→ **TASK STATEMENT**
Your answer must be an exact copy of the entries, containing no images.

[Start of section]

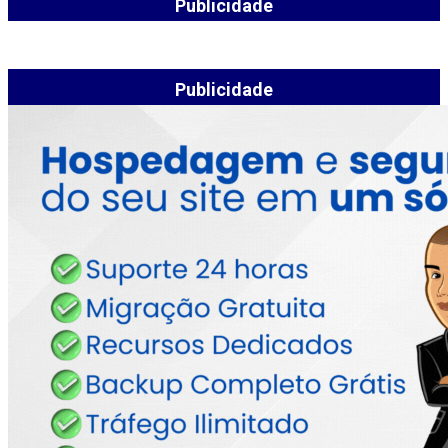
Publicidade
Publicidade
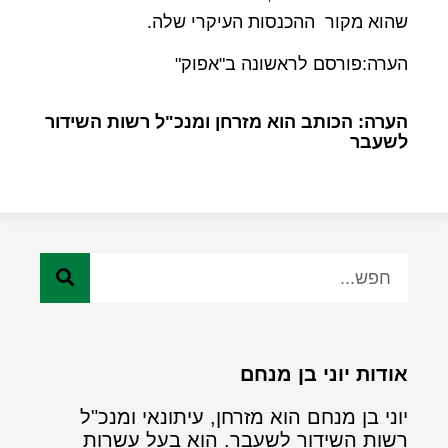
שהוא מקור ההכנסות העיקרי שלה.
הערה:פורסם לראשונה ב"אפוק"
הערה: הכותב הוא מזרחן ומנכ"ל רשות השידור
לשעבר
אודות יוני בן מנחם
יוני בן מנחם הוא מזרחן, עיתונאי ומנכ"ל
רשות השידור לשעבר. הוא בעל עשרות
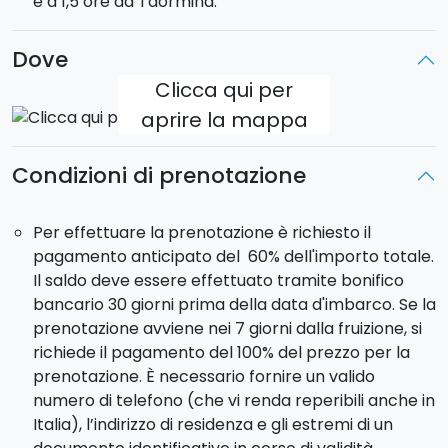
e a 1,5 ore da Taormina.
Imbarco:
sabato ore 18:00
Sbarco:
sabato ore 9:00
Dove
Clicca qui per
aprire la mappa
Condizioni di prenotazione
Per effettuare la prenotazione è richiesto il
pagamento anticipato del 60% dell'importo totale.
Il saldo deve essere effettuato tramite bonifico
bancario 30 giorni prima della data d'imbarco. Se la
prenotazione avviene nei 7 giorni dalla fruizione, si
richiede il pagamento del 100% del prezzo per la
prenotazione. È necessario fornire un valido
numero di telefono (che vi renda reperibili anche in
Italia), l’indirizzo di residenza e gli estremi di un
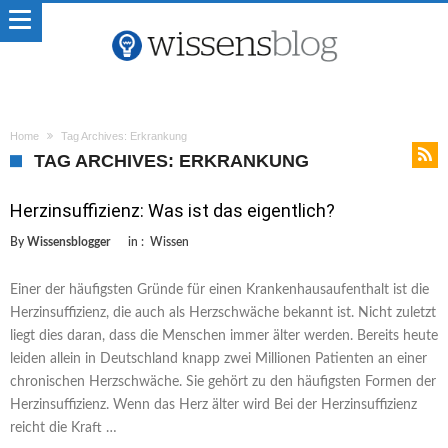
Home
Tag Archives: Erkrankung
TAG ARCHIVES: ERKRANKUNG
Herzinsuffizienz: Was ist das eigentlich?
By
Wissensblogger
in :
Wissen
Einer der häufigsten Gründe für einen Krankenhausaufenthalt ist die
Herzinsuffizienz, die auch als Herzschwäche bekannt ist. Nicht zuletzt
liegt dies daran, dass die Menschen immer älter werden. Bereits heute
leiden allein in Deutschland knapp zwei Millionen Patienten an einer
chronischen Herzschwäche. Sie gehört zu den häufigsten Formen der
Herzinsuffizienz. Wenn das Herz älter wird Bei der Herzinsuffizienz
reicht die Kraft …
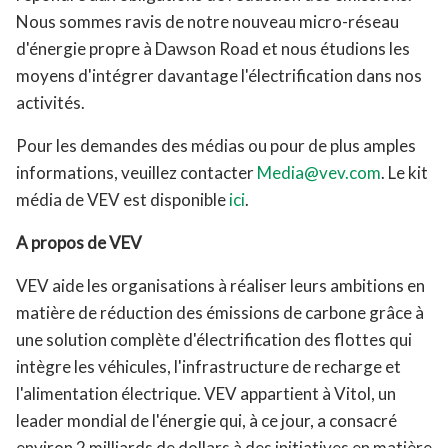
Nous sommes ravis de notre nouveau micro-réseau
d'énergie propre à Dawson Road et nous étudions les
moyens d'intégrer davantage l'électrification dans nos
activités.
Pour les demandes des médias ou pour de plus amples
informations, veuillez contacter
Media@vev.com
. Le kit
média de VEV est disponible
ici
.
A propos de VEV
VEV aide les organisations à réaliser leurs ambitions en
matière de réduction des émissions de carbone grâce à
une solution complète d'électrification des flottes qui
intègre les véhicules, l'infrastructure de recharge et
l'alimentation électrique. VEV appartient à Vitol, un
leader mondial de l'énergie qui, à ce jour, a consacré
environ 2 milliards de dollars à des initiatives en matière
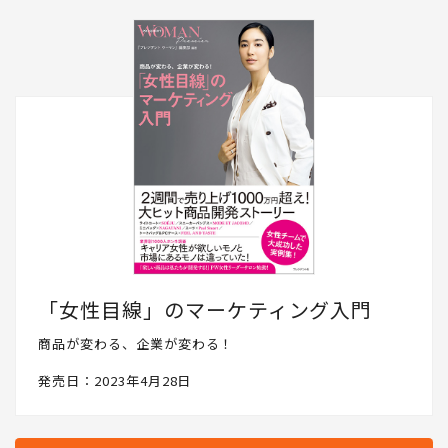
「女性目線」のマーケティング入門
商品が変わる、企業が変わる！
発売日：2023年4月28日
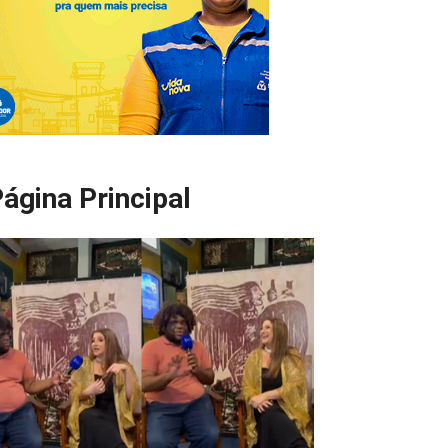
ágina Principal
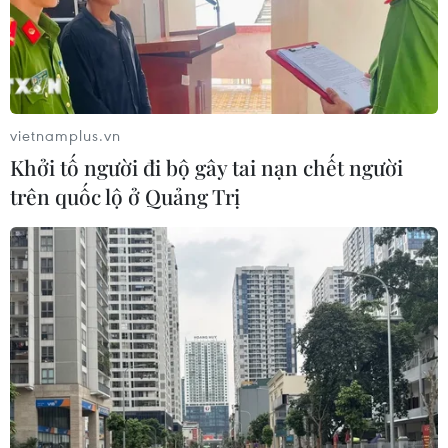
vietnamplus.vn
Khởi tố người đi bộ gây tai nạn chết người
trên quốc lộ ở Quảng Trị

[End of section]

→ **RESPONSE TO THIS TASK**
Publicidade
Publicidade
שהוא מקור ההכנסות העיקרי שלה.
הערה:פורסם לראשונה ב"אפוק"
הערה: הכותב הוא מזרחן ומנכ"ל רשות השידור
לשעבר
אודות יוני בן מנחם
יוני בן מנחם הוא מזרחן, עיתונאי ומנכ"ל
רשות השידור לשעבר. הוא בעל עשרות
e a 1,5 ore da Taormina.
Imbarco:
sabato ore 18:00
Sbarco:
sabato ore 9:00
Dove
Clicca qui per
aprire la mappa
Condizioni di prenotazione
Per effettuare la prenotazione è richiesto il
pagamento anticipato del 60% dell'importo totale.
Il saldo deve essere effettuato tramite bonifico
bancario 30 giorni prima della data d'imbarco. Se la
prenotazione avviene nei 7 giorni dalla fruizione, si
richiede il pagamento del 100% del prezzo per la
prenotazione. È necessario fornire un valido
numero di telefono (che vi renda reperibili anche in
Italia), l’indirizzo di residenza e gli estremi di un
Home
Tag Archives: Erkrankung
TAG ARCHIVES: ERKRANKUNG
Herzinsuffizienz: Was ist das eigentlich?
By
Wissensblogger
in :
Wissen
Einer der häufigsten Gründe für einen Krankenhausaufenthalt ist die
Herzinsuffizienz, die auch als Herzschwäche bekannt ist. Nicht zuletzt
liegt dies daran, dass die Menschen immer älter werden. Bereits heute
leiden allein in Deutschland knapp zwei Millionen Patienten an einer
chronischen Herzschwäche. Sie gehört zu den häufigsten Formen der
Herzinsuffizienz. Wenn das Herz älter wird Bei der Herzinsuffizienz
reicht die Kraft …
Nous sommes ravis de notre nouveau micro-réseau
d'énergie propre à Dawson Road et nous étudions les
moyens d'intégrer davantage l'électrification dans nos
activités.
Pour les demandes des médias ou pour de plus amples
informations, veuillez contacter
Media@vev.com
. Le kit
média de VEV est disponible
ici
.
A propos de VEV
VEV aide les organisations à réaliser leurs ambitions en
matière de réduction des émissions de carbone grâce à
une solution complète d'électrification des flottes qui
intègre les véhicules, l'infrastructure de recharge et
l'alimentation électrique. VEV appartient à Vitol, un
leader mondial de l'énergie qui, à ce jour, a consacré
environ 2 milliards de dollars à des initiatives en matière
「女性目線」のマーケティング入門
商品が変わる、企業が変わる！
発売日：2023年4月28日
ágina Principal
vietnamplus.vn
Khởi tố người đi bộ gây tai nạn chết người
trên quốc lộ ở Quảng Trị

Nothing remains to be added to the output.